● **RECORD SET**

-----

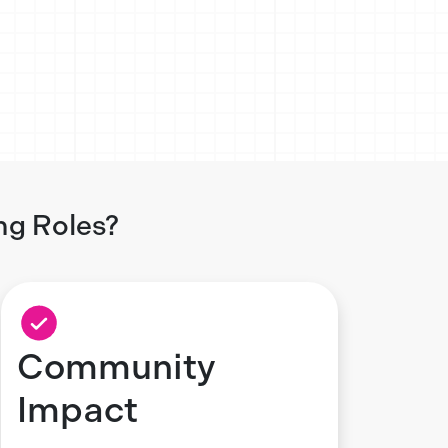
ng Roles?
Community
Impact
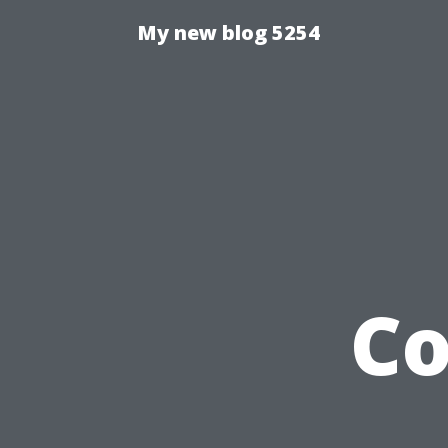
My new blog 5254
C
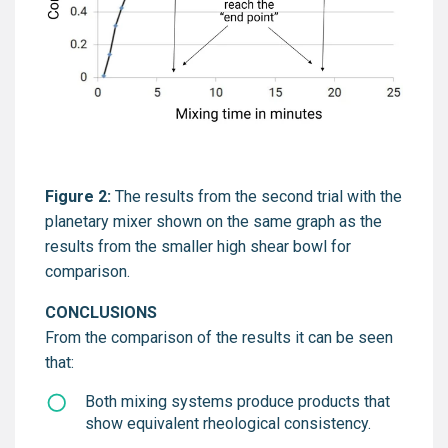
Figure 2:
The results from the second trial with the
planetary mixer shown on the same graph as the
results from the smaller high shear bowl for
comparison.
CONCLUSIONS
From the comparison of the results it can be seen
that:
Both mixing systems produce products that
show equivalent rheological consistency.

-----

● **TASK INSTRUCTIONS**
Which lines of the data hold the string "that"? Return each of them.

● **ANSWER TO THE PROBLEM**
that:
Both mixing systems produce products that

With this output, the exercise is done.